The Horne Section Television Programme | TV preview by Steve Bennett © UKTV

The Horne Section Television Programme

TV preview by Steve Bennett

Since Alex Horne brought them such huge success with Taskmaster, the bigwigs at Dave have gone all-in on to bring his passion project, The Horne Section Television Programme, to the screen. 

A two-hour, star-studded show right across primetime suggests the execs are hoping to create event TV, even if Horne’s dry, low-key delivery is far from the excitability of most broadcasting extravaganzas. 

Instead, the longer format invites the audience to relax into his quirky sense of humour, to better attune to his arch, deadpanned wordplay and the wry in-jokes between Horne and his band.

Indeed, Horne sardonically subverts the conventions of a shiny-floor show, from the awkward placement of the musicians high above the stage to rabble-rousing call and response with the audience. ‘Are you ready?!’ he implores, only to be met with a well-rehearsed wall of silence from the packed London Palladium.
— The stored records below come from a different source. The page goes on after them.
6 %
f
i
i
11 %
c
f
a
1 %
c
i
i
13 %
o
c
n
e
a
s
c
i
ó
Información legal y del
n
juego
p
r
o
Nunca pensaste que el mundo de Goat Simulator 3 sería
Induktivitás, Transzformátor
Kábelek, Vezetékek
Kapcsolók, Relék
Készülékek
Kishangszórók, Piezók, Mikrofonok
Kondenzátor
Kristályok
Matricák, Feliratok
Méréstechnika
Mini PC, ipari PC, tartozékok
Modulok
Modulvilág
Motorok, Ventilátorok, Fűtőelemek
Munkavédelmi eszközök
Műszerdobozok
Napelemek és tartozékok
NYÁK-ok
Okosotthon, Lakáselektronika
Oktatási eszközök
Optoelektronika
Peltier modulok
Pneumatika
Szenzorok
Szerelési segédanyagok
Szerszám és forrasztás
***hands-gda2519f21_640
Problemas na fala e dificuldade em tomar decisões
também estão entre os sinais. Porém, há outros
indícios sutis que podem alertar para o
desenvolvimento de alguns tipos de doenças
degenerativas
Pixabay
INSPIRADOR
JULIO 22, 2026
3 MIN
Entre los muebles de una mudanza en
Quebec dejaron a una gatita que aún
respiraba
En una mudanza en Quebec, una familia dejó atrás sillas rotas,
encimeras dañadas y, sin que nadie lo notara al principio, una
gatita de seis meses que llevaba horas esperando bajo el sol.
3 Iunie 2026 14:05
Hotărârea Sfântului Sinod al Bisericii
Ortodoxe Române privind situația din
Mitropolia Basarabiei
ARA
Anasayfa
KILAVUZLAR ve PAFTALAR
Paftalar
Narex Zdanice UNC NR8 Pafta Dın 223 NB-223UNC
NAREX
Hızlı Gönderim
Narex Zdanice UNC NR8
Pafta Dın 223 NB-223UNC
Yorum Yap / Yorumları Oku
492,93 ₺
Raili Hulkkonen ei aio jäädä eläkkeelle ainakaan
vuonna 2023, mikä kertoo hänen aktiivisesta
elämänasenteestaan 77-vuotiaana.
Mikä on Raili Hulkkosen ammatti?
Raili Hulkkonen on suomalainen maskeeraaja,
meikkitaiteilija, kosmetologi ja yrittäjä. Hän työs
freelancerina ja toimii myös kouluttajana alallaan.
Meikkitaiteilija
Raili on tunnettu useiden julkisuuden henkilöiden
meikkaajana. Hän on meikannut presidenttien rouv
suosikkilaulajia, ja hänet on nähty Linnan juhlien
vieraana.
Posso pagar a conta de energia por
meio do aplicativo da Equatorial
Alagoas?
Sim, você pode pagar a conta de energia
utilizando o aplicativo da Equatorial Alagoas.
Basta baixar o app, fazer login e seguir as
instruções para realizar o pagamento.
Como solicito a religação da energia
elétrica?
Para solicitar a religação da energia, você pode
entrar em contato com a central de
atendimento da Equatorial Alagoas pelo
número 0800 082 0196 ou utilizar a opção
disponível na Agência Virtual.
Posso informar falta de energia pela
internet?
Freed from the role of the put-upon sidekick of Greg Davies’s Taskmaster, Horne manages to turn into something of a bully towards his band, too, as revealed in mock footage from rehearsals in the recording studio that breaks up the theatre show.  Without quite losing his beta-male position, he’s found men of even lower status to punch down at in the form of trumpeter Joe Auckland, saxophonist Mark Brown, bassist Will Collier, drummer Ben Reynolds and ‘temporary pianist’ Ed Sheldrake, whose name keeps escaping Horne despite eight years in the band. 

They are sometimes allowed short sketches without Horne – the song about the seasons, especially, is delightfully silly without overplaying its hand, which is pretty much the vibe of the night.

The band’s variants on YMCA, complete with spelling out the letters, is another treat, as is Henry Hoover singing about Chinese five spice, and the joke of ‘caveat music’, highlighting song lyrics that quickly backtrack.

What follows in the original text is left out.